Ahora sabía lo que debía buscar en otras
chicas, una sensación que le daría y quitaría todo a la vez.
Aunque conocía perfectamente el camino a la
pequeña habitación, se dejó guiar a través de los caminos de la vieja catedral.
No sabía si era la expectación, la ansiedad o el deseo acumulado, pero a cada
paso que daba para adentrarse en ese viejo edificio de piedra sentía que estaba
dejando atrás una parte de ella y a la vez se convertía en otra persona.
Salvador caminaba a paso decidido, sabía
perfectamente lo que quería hacer, cómo lo haría y qué necesitaba. En su cabeza
se proyectaba la piel de las chicas que había asesinado sin querer, tenía miedo
de que ocurriera lo mismo con Beatriz, pero estaba seguro de que ella evitaría
que pasara algo malo.
Beatriz intentó hablar al entrar al
reducido espacio, pero Salvador la volvió a besar como lo hizo ese mismo día en
la mañana. Fue como si colocara la muesca que hacía falta para hacer girar los
engranajes de sus cuerpos para compenetrarlos de manera perfecto.
Se desnudaron rápidamente. Salvador se
maravilló al ver la piel de porcelana de Beatriz acariciada por una diminuta
ropa interior negra. La recorrió con los dedos, deleitándose e imaginando que
era como una escultura. Sus encuentros previos con la chica del callejón y la del
parque central le enseñaron qué tocar y cómo hacerlo para obtener placer.
Tomándola por la cintura la acostó en el
viejo catre y dejó que sus manos se deslizaran por esas curvas. La respiración acelerada
de Beatriz indicaba la velocidad que Salvador le daba a sus dedos, él solo veía
maravillado como esos dos pechos parecían querer estallar. Acercó su boca a
ellos, ayudado por Beatriz pudo descubrir unos pezones rosados erizados, duros
y que se tensaron al recibir la lengua del amante.
Ella tomó la iniciativa, tomó la mano de Salvador
y la puso en su entrepierna. La diminuta ropa interior quedó a un lado, él quedó
completamente desnudo y mientras besaba su cuello la penetró, primero lentamente
por la inexperiencia y luego dejándose guiar por el ritmo de las caderas de la
chica.
La temperatura del interior de su cuerpo,
sus gemidos, el movimiento, el calor, cada detalle y penetración se iba
tatuando en la mente de Salvador. Veía a Beatriz, sus expresiones, sus ojos,
pero también pensaba en las chicas muertas, se arrepintió de no haberlas
probado de una manera sexual. Mientras imaginaba lo que les hubiera hecho, supo
que necesitaba esas sensaciones, que eran vida, eran energía, que causaban una
explosión tan fuerte como el big bang, ya nada sería igual en su mente.

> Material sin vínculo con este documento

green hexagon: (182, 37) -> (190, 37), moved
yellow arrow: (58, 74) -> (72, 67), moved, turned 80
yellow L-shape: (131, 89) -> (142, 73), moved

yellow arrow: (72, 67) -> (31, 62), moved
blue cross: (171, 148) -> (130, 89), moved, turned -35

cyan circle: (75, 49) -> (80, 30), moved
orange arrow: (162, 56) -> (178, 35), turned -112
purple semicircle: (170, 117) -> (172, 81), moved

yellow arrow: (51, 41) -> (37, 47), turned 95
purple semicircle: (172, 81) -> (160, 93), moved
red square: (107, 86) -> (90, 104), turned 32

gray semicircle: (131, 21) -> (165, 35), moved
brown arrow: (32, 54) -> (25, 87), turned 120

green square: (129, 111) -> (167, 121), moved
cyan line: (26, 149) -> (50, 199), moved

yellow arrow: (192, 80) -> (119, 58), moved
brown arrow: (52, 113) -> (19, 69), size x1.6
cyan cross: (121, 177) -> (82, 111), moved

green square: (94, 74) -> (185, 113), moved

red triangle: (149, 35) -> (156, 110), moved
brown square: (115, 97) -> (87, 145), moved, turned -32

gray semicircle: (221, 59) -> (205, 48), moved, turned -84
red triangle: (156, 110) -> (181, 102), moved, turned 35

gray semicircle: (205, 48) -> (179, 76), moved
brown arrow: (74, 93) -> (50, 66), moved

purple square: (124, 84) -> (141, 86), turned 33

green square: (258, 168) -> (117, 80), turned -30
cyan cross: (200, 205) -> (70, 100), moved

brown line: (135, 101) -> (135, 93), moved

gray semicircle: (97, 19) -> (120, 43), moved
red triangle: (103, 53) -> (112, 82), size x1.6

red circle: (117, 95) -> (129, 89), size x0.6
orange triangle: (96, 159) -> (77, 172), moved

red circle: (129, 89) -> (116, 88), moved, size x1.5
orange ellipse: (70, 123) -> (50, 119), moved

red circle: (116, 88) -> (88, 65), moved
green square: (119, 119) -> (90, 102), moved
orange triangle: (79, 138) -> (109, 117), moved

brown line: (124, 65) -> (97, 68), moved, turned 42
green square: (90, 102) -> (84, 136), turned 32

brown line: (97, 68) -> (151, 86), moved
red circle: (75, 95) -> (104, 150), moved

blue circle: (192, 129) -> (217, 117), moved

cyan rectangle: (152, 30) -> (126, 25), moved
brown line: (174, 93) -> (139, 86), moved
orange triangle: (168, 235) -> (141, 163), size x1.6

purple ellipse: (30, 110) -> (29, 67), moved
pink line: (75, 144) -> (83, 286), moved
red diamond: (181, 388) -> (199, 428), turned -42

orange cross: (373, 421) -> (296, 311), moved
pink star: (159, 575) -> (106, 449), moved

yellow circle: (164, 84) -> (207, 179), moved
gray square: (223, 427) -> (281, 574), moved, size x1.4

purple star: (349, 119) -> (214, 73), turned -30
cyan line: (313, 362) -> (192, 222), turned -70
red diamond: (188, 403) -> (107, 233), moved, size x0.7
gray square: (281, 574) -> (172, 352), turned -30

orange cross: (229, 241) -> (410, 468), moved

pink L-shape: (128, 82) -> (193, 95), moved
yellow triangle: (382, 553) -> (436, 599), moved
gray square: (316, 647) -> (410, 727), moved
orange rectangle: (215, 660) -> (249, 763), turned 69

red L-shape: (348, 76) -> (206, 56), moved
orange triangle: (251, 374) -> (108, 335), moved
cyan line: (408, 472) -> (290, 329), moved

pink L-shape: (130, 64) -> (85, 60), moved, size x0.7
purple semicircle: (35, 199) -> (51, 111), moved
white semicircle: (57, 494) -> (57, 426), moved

A su vez Beatriz se sentía extasiada bajo
ese cuerpo fuerte, dominante y que le estaba dando el placer que había deseado
desde hace días. No le importaba recibir las arremetidas, dejarse llevar, si
todo salía bien, ya tendría mucho tiempo para disfrutar de ese cuerpo y
finalmente descubrir las bondades de ese extraño chico, que ahora se comportaba
como un amante dedicado, experimentado y deseoso de sexo.
Esa noche repitieron tres veces más hasta que
el amanecer se filtró a través de la pequeña ventanilla de la habitación de Salvador.
Beatriz lo observó, su sonrisa había cambiado, su mirada también, pero ella
supuso que era el típico gesto del hombre que acaba de tener una buena sesión
de sexo con la chica que deseaba desde hace días.
Sin embargo eso no era precisamente lo que
pasaba por la mente de Salvador, que ahora sabía lo que debía buscar en otras
chicas, una sensación que le daría y quitaría todo a la vez.